Los marineros rieron de la broma para provocar la furia de Manuel Barboza, quien después miró en todas direcciones buscando cómo controlar la situación que lo volvió blanco de la burla. En su cabeza aún resonaban las súplicas de Elena, la mujer que colgaba de su brazo, intentando convencerlo de detener el atraco. Sintió un fuego naciente en su interior, uno imposible de controlar, y haciendo uso de su fuerza, soltó una fuerte bofetada que la dejó inclinada sobre cubierta. De inmediato, Manuel fijó su mirada en ella y la levantó del brazo, evidenciando la sangre que brotaba de la boca de su esposa.

—Ve al camarote —indicó de nuevo con total frialdad.

En el acto la vio correr hacia la habitación. La tripulación calló tras el momento y de nuevo concentraron sus energías en el atraco de aquel gran barco de carga.

El capitán llevó su nave junto al otro a escasos metros, los cañones comenzaron a sonar y con ello los estruendosos golpes de las balas contra las maderas de los barcos. La tripulación lanzaba cuerdas con garfios de su barco al de carga, cada vez más hombres se internaban en la superficie del mercante, pero no fue tan fácil como el capitán predijo, pues la nave atacada no solo era enorme, sino que también estaba en ventaja con el número de tripulantes. Los marineros de aquella nave, supieron defenderse haciendo uso de sables, espadas y mosquetes; derribando a cada pirata que se atreviera a cruzar hacia su lado. Algunos morían en el intento, otros acertaban la inserción de sus espadas sobre la carne de los intrusos.

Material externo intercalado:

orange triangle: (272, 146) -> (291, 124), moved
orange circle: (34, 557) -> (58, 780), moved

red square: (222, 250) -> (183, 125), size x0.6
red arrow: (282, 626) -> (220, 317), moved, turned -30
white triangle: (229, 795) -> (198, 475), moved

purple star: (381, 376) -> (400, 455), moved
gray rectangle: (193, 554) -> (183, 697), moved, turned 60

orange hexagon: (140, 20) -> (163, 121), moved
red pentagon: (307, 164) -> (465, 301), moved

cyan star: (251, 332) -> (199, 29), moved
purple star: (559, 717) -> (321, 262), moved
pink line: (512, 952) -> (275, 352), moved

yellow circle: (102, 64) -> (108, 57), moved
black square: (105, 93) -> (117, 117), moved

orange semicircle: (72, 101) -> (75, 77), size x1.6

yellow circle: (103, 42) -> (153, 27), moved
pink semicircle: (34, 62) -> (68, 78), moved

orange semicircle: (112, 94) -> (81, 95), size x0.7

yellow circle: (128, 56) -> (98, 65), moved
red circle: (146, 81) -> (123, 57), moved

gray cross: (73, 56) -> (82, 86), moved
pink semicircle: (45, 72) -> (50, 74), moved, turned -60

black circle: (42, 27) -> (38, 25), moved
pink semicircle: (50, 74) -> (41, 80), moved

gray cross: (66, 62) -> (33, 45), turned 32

Barboza peleaba sobre la cubierta de aquel barco, ya que seguía siendo un fuerte oponente para todo aquel que lo enfrentara. La adrenalina se había apoderado de su cuerpo, omitiendo por completo que la mayoría de sus hombres estaban muriendo. Con la espada y el rostro cubiertos de sangre, escuchó un grito de retirada, pero Manuel no se permitiría salir derrotado en su imponente regreso a la piratería.

—¡Si se van, los mataré yo mismo! —exclamó alarmado.

—Si nos quedamos moriremos de igual forma, capitán —respondió uno de los más próximos a él con el terror en sus ojos.

Inmediatamente, un ensordecedor disparo de cañones se hizo notar. El barco mercante se sacudió abruptamente seguido de un mar de hombres provenientes de un navío de bandera negra que saltaron sobre la cubierta para unirse a la pelea que hasta el momento estaba perdida. El capitán Díaz y su tripulación, enmendaron con muerte la situación decepcionante en la que Barboza se había metido. Finalmente, cada uno de los hombres que iban a bordo del barco mercante, fueron asesinados a las espaldas de los capitanes de ambas naves, recobrando el control de sus hombres y de aquel casi fallido atraco.